┌──

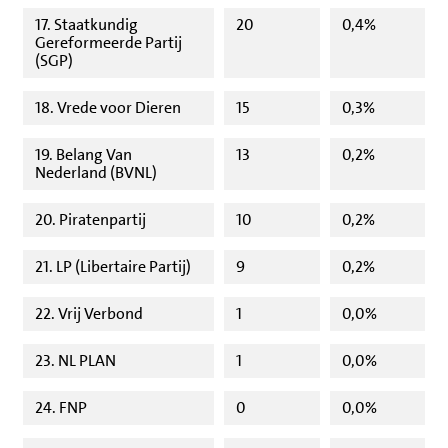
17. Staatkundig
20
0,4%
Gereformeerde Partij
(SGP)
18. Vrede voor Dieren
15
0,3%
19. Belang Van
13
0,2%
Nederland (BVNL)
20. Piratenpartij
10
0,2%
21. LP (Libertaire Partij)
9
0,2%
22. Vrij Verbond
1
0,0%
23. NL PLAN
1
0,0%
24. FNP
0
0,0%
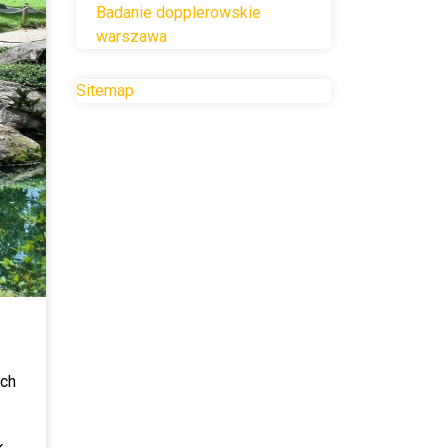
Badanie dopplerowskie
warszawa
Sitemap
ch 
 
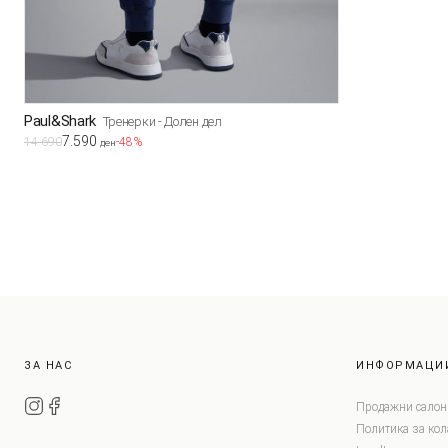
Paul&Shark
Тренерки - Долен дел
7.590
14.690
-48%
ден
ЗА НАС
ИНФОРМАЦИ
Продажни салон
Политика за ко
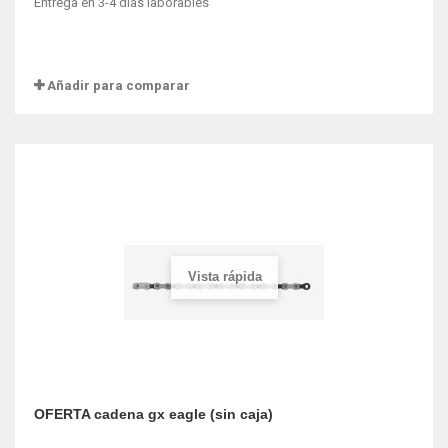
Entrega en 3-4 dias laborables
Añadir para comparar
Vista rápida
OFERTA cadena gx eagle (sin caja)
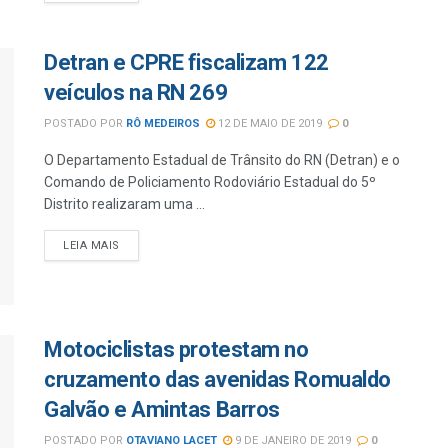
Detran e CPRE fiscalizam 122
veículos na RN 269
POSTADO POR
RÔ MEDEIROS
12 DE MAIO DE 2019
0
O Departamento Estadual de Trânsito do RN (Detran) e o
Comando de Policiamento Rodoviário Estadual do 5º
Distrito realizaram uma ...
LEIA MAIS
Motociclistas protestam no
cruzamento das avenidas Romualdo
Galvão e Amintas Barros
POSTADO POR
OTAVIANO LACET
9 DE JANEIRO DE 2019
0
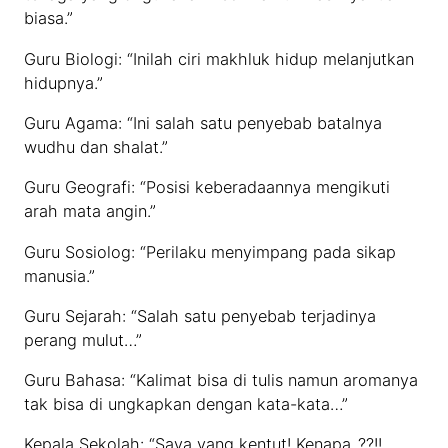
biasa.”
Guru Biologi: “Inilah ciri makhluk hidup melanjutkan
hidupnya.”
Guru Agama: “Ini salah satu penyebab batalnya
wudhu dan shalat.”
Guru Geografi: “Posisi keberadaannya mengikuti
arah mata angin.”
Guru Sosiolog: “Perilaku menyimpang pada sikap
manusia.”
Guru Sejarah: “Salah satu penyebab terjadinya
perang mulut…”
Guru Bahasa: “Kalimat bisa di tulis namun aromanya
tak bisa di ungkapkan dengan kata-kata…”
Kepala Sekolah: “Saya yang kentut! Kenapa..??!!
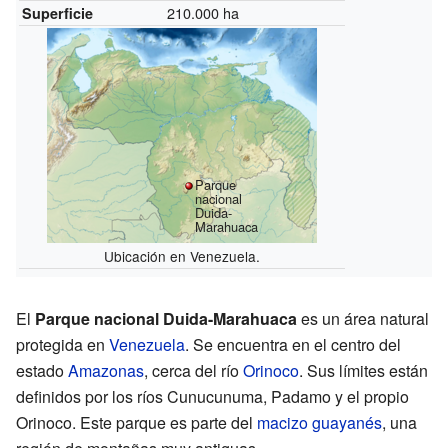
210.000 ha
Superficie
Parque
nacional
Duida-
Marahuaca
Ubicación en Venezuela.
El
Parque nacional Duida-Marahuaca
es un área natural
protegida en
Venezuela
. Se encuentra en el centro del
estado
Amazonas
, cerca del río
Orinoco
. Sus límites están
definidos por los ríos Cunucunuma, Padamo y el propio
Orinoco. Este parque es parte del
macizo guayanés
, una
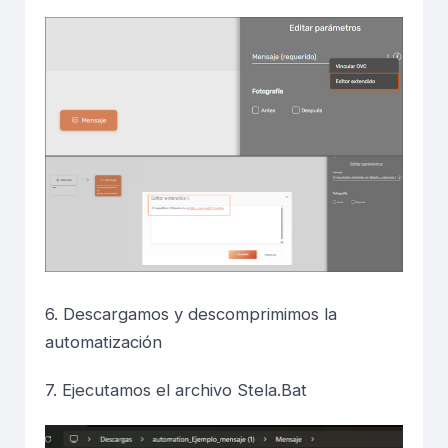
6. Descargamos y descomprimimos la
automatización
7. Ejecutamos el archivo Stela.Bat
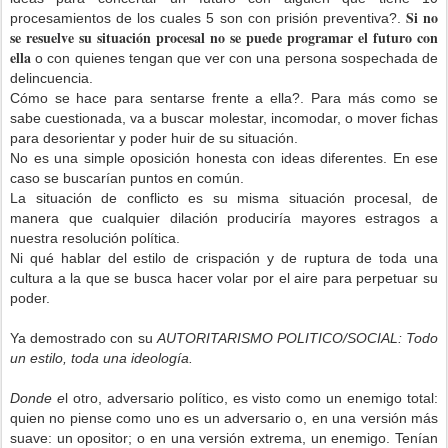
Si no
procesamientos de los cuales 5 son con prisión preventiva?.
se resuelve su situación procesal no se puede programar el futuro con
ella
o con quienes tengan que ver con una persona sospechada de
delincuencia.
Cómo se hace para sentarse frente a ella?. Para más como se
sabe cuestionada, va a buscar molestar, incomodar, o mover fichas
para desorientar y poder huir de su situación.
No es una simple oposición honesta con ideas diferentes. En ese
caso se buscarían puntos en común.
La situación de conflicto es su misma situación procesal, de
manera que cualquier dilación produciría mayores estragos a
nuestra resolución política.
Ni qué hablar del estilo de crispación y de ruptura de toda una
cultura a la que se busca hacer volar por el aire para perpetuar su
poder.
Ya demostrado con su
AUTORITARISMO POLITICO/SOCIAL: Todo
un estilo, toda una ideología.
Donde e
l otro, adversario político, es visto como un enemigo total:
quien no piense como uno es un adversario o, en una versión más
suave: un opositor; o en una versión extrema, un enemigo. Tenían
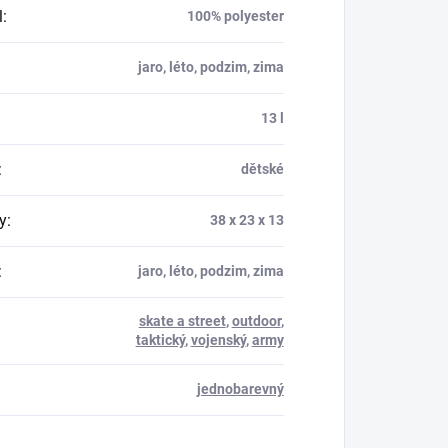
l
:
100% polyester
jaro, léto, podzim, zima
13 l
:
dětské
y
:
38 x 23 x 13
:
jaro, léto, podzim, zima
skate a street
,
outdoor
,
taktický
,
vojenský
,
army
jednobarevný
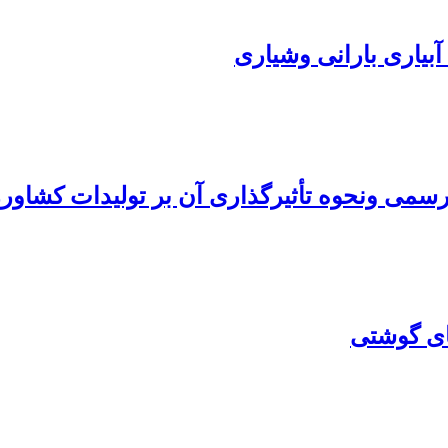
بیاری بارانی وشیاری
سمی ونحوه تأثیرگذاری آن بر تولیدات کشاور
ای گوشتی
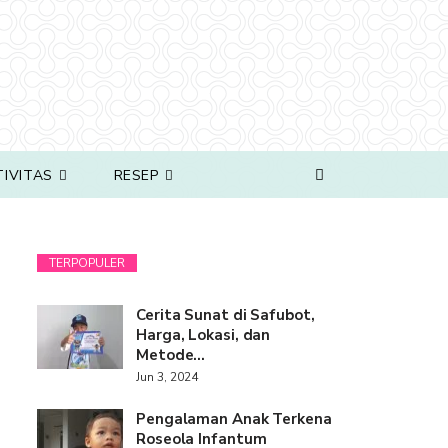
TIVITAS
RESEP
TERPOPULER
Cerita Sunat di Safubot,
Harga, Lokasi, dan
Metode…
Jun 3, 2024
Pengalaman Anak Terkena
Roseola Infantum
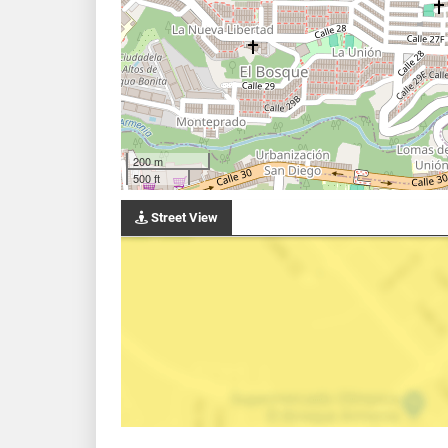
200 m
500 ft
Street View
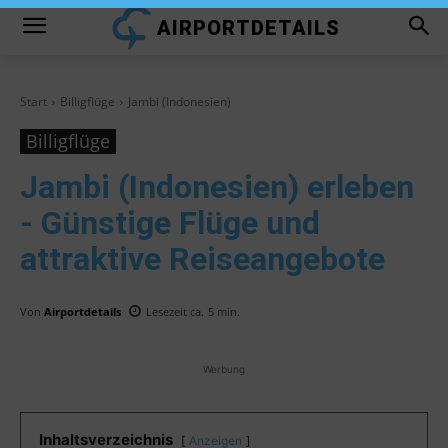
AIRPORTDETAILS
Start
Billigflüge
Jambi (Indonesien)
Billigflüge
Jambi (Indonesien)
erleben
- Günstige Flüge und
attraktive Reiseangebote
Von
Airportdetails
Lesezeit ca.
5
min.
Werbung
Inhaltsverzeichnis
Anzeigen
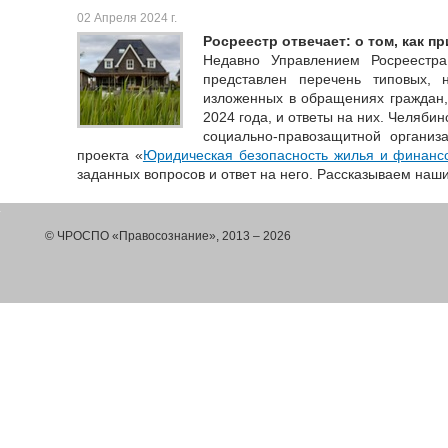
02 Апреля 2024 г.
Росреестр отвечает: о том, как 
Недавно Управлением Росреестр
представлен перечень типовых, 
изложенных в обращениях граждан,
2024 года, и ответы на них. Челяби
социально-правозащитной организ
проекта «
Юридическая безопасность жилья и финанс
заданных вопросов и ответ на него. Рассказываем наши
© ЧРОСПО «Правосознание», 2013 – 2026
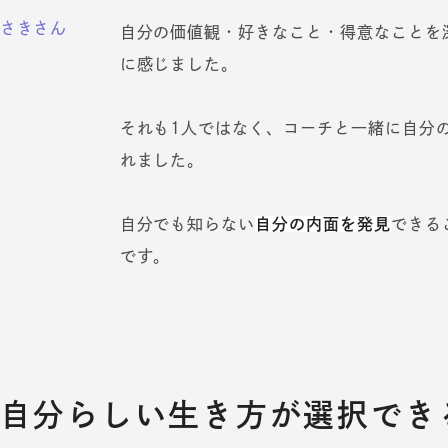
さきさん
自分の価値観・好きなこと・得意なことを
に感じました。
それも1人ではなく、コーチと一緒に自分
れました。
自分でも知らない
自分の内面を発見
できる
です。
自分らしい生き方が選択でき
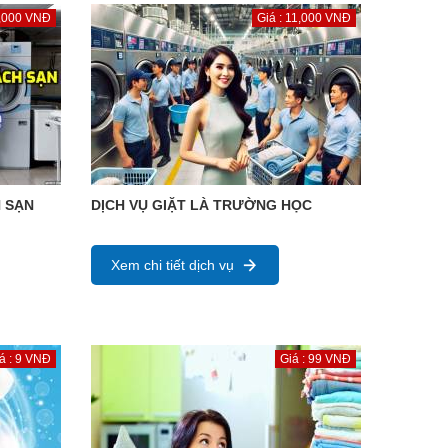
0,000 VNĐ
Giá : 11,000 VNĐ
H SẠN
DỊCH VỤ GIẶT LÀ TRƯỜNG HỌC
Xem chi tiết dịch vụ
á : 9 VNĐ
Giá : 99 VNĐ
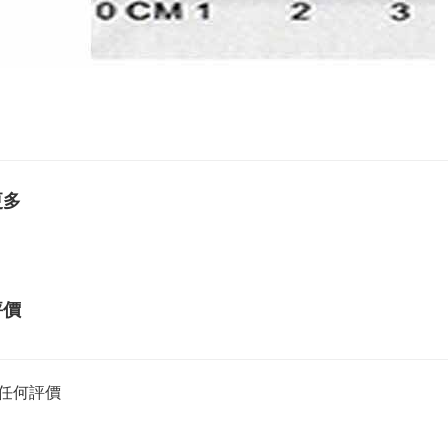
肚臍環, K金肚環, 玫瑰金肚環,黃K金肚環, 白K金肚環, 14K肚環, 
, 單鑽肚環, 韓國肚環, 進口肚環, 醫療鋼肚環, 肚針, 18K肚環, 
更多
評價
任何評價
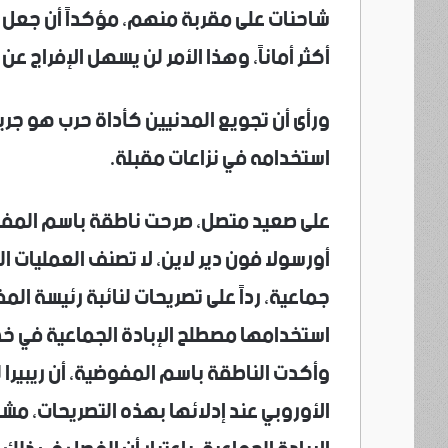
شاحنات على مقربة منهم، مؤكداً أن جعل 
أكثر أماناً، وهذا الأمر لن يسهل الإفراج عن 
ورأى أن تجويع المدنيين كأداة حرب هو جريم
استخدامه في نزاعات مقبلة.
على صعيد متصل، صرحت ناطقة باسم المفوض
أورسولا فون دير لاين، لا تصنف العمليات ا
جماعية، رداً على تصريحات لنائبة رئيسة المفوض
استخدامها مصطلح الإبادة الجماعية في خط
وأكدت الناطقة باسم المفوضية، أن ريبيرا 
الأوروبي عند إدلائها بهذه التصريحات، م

└──

*PROBLEM DESCRIPTION:* Except for the pictures, please retype the listing above exactly.

*THE COMPLETED TASK:*
17. Staatkundig
20
0,4%
Gereformeerde Partij
(SGP)
18. Vrede voor Dieren
15
0,3%
19. Belang Van
13
0,2%
Nederland (BVNL)
20. Piratenpartij
10
0,2%
21. LP (Libertaire Partij)
9
0,2%
22. Vrij Verbond
1
0,0%
23. NL PLAN
1
0,0%
24. FNP
0
0,0%
Badanie dopplerowskie
warszawa
Sitemap
ch 
 
Paul&Shark
Тренерки - Долен дел
7.590
14.690
-48%
ден
ЗА НАС
ИНФОРМАЦИ
Продажни салон
Политика за ко
Entrega en 3-4 dias laborables
Añadir para comparar
Vista rápida
OFERTA cadena gx eagle (sin caja)
Detran e CPRE fiscalizam 122
veículos na RN 269
POSTADO POR
RÔ MEDEIROS
12 DE MAIO DE 2019
0
O Departamento Estadual de Trânsito do RN (Detran) e o
Comando de Policiamento Rodoviário Estadual do 5º
Distrito realizaram uma ...
LEIA MAIS
Motociclistas protestam no
cruzamento das avenidas Romualdo
Galvão e Amintas Barros
POSTADO POR
OTAVIANO LACET
9 DE JANEIRO DE 2019
0
biasa.”
Guru Biologi: “Inilah ciri makhluk hidup melanjutkan
hidupnya.”
Guru Agama: “Ini salah satu penyebab batalnya
wudhu dan shalat.”
Guru Geografi: “Posisi keberadaannya mengikuti
arah mata angin.”
Guru Sosiolog: “Perilaku menyimpang pada sikap
manusia.”
Guru Sejarah: “Salah satu penyebab terjadinya
perang mulut…”
Guru Bahasa: “Kalimat bisa di tulis namun aromanya
tak bisa di ungkapkan dengan kata-kata…”
Kepala Sekolah: “Saya yang kentut! Kenapa..??!!
210.000 ha
Superficie
Parque
nacional
Duida-
Marahuaca
Ubicación en Venezuela.
El
Parque nacional Duida-Marahuaca
es un área natural
protegida en
Venezuela
. Se encuentra en el centro del
estado
Amazonas
, cerca del río
Orinoco
. Sus límites están
definidos por los ríos Cunucunuma, Padamo y el propio
Orinoco. Este parque es parte del
macizo guayanés
, una
6. Descargamos y descomprimimos la
automatización
7. Ejecutamos el archivo Stela.Bat
Si no
procesamientos de los cuales 5 son con prisión preventiva?.
se resuelve su situación procesal no se puede programar el futuro con
ella
o con quienes tengan que ver con una persona sospechada de
delincuencia.
Cómo se hace para sentarse frente a ella?. Para más como se
sabe cuestionada, va a buscar molestar, incomodar, o mover fichas
para desorientar y poder huir de su situación.
No es una simple oposición honesta con ideas diferentes. En ese
caso se buscarían puntos en común.
La situación de conflicto es su misma situación procesal, de
manera que cualquier dilación produciría mayores estragos a
nuestra resolución política.
Ni qué hablar del estilo de crispación y de ruptura de toda una
cultura a la que se busca hacer volar por el aire para perpetuar su
poder.
Ya demostrado con su
AUTORITARISMO POLITICO/SOCIAL: Todo
un estilo, toda una ideología.
Donde e
l otro, adversario político, es visto como un enemigo total:
quien no piense como uno es un adversario o, en una versión más
suave: un opositor; o en una versión extrema, un enemigo. Tenían
l
:
100% polyester
jaro, léto, podzim, zima
13 l
:
dětské
y
:
38 x 23 x 13
:
jaro, léto, podzim, zima
skate a street
,
outdoor
,
taktický
,
vojenský
,
army
jednobarevný
بیاری بارانی وشیاری
سمی ونحوه تأثیرگذاری آن بر تولیدات کشاور
ای گوشتی
TIVITAS
RESEP
TERPOPULER
Cerita Sunat di Safubot,
Harga, Lokasi, dan
Metode…
Jun 3, 2024
Pengalaman Anak Terkena
Roseola Infantum
200 m
500 ft
Street View
AIRPORTDETAILS
Start
Billigflüge
Jambi (Indonesien)
Billigflüge
Jambi (Indonesien)
erleben
- Günstige Flüge und
attraktive Reiseangebote
Von
Airportdetails
Lesezeit ca.
5
min.
Werbung
Inhaltsverzeichnis
Anzeigen
02 Апреля 2024 г.
Росреестр отвечает: о том, как 
Недавно Управлением Росреестр
представлен перечень типовых, 
изложенных в обращениях граждан,
2024 года, и ответы на них. Челяби
социально-правозащитной организ
проекта «
Юридическая безопасность жилья и финанс
заданных вопросов и ответ на него. Рассказываем наши
© ЧРОСПО «Правосознание», 2013 – 2026
さきさん
自分の価値観・好きなこと・得意なことを
に感じました。
それも1人ではなく、コーチと一緒に自分
れました。
自分でも知らない
自分の内面を発見
できる
です。
自分らしい生き方が選択でき
0,000 VNĐ
Giá : 11,000 VNĐ
H SẠN
DỊCH VỤ GIẶT LÀ TRƯỜNG HỌC
Xem chi tiết dịch vụ
á : 9 VNĐ
Giá : 99 VNĐ
肚臍環, K金肚環, 玫瑰金肚環,黃K金肚環, 白K金肚環, 14K肚環, 
, 單鑽肚環, 韓國肚環, 進口肚環, 醫療鋼肚環, 肚針, 18K肚環, 
更多
評價
任何評價
شاحنات على مقربة منهم، مؤكداً أن جعل 
أكثر أماناً، وهذا الأمر لن يسهل الإفراج عن 
ورأى أن تجويع المدنيين كأداة حرب هو جريم
استخدامه في نزاعات مقبلة.
على صعيد متصل، صرحت ناطقة باسم المفوض
أورسولا فون دير لاين، لا تصنف العمليات ا
جماعية، رداً على تصريحات لنائبة رئيسة المفوض
استخدامها مصطلح الإبادة الجماعية في خط
وأكدت الناطقة باسم المفوضية، أن ريبيرا 
الأوروبي عند إدلائها بهذه التصريحات، م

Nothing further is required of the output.